When The Beatles landed in America on February 7 1964, music fans across the country instantly responded. Meet the Beatles!, the group’s debut on Capitol, shot to No. 1 on the charts eight days later and stayed there for 11 weeks.
In fact, it was so popular that it kept Introducing … The Beatles (on Vee-Jay) from topping the charts. But the band was only getting warmed up. Its second Capitol release — imaginatively titled The Beatles’ Second Album — soared to No. 1 by the start of May.
By then, fans had tunes like “I Want to Hold Your Hand,” “You Can’t Do That,” and “I Saw Her Standing There” on record. Two months later, A Hard Day’s Night landed in theaters and the soundtrack landed in record stores.
By the end of July, it also reached No. 1, and stayed there for over three months. Looking back, The Beatles would have easily had four chart-toppers that year if they’d spaced out the releases.
Another 3 Beatles albums hit No. 1 in 1965 — and then again in ’66.
Does it seem possible that The Beatles saw another three albums reach No. 1 in 1965? That also happened. The first, Beatles ’65, featuring “I’ll Follow the Sun” and “I Feel Fine,” topped the charts in January and stayed there for a few months.
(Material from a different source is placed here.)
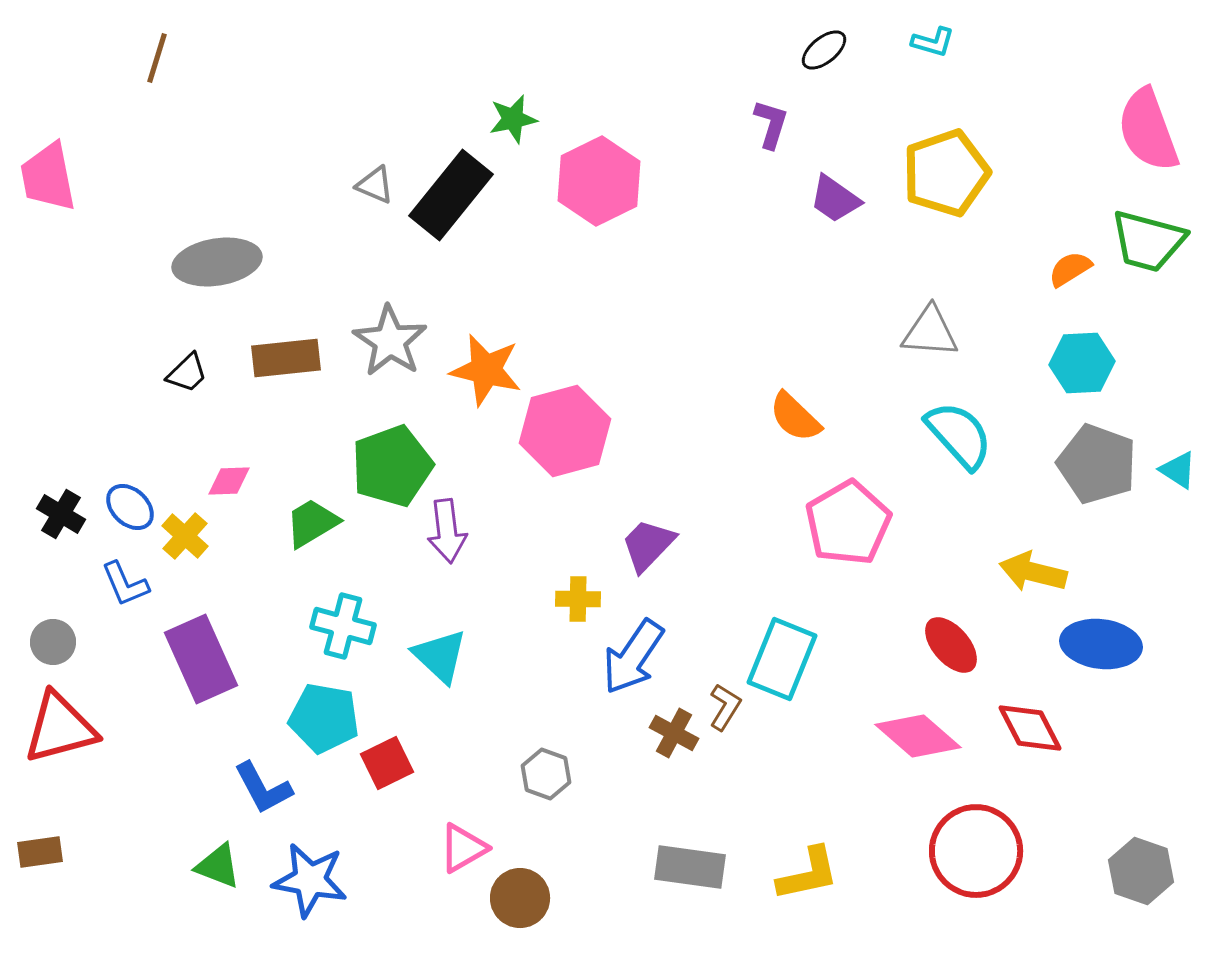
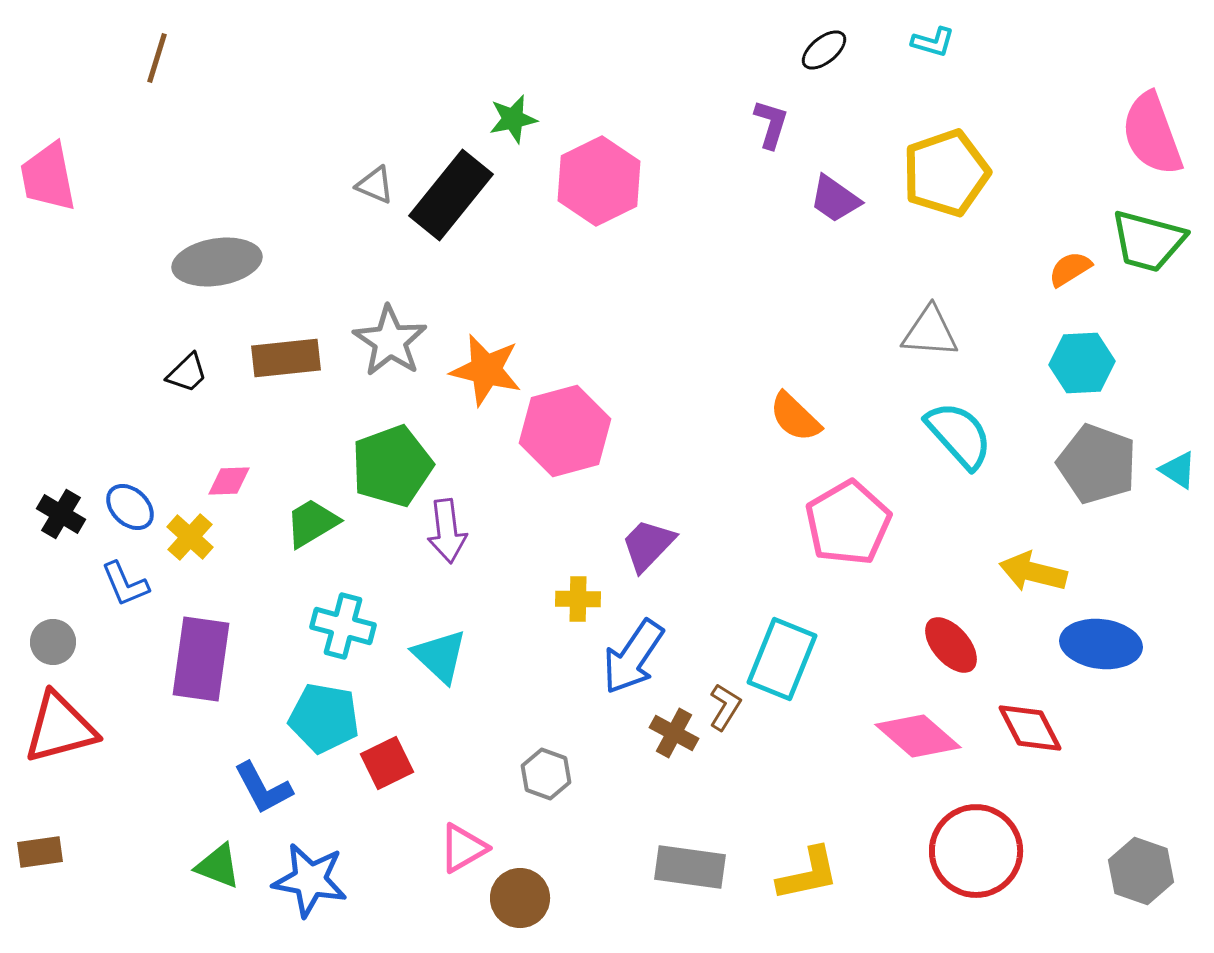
pink semicircle at (1148, 130): moved 4 px right, 4 px down
yellow cross at (185, 536): moved 5 px right, 1 px down
purple rectangle at (201, 659): rotated 32 degrees clockwise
Next, Beatles VI (“Eight Days a Week”) took the Billboard 200’s top spot in July. That held down the fort until another film soundtrack (this time, for Help!) took over the No. 1 spot in September. If you’re keeping score at home, that made six — and space for a seventh — No. 1 hits in two years.
But the run wasn’t over. In 1966, the Fab Four somehow released another three records that all topped the charts. Rubber Soul (January), Yesterday and Today (July), and Revolver (September) all claimed the top spot at various points of the year.
In other words, the band nearly had 10 No. 1 albums in the space of three years. (They had to settle for nine.) No wonder The Beatles didn’t win many Grammy Awards; they likely overwhelmed the voters by 1965.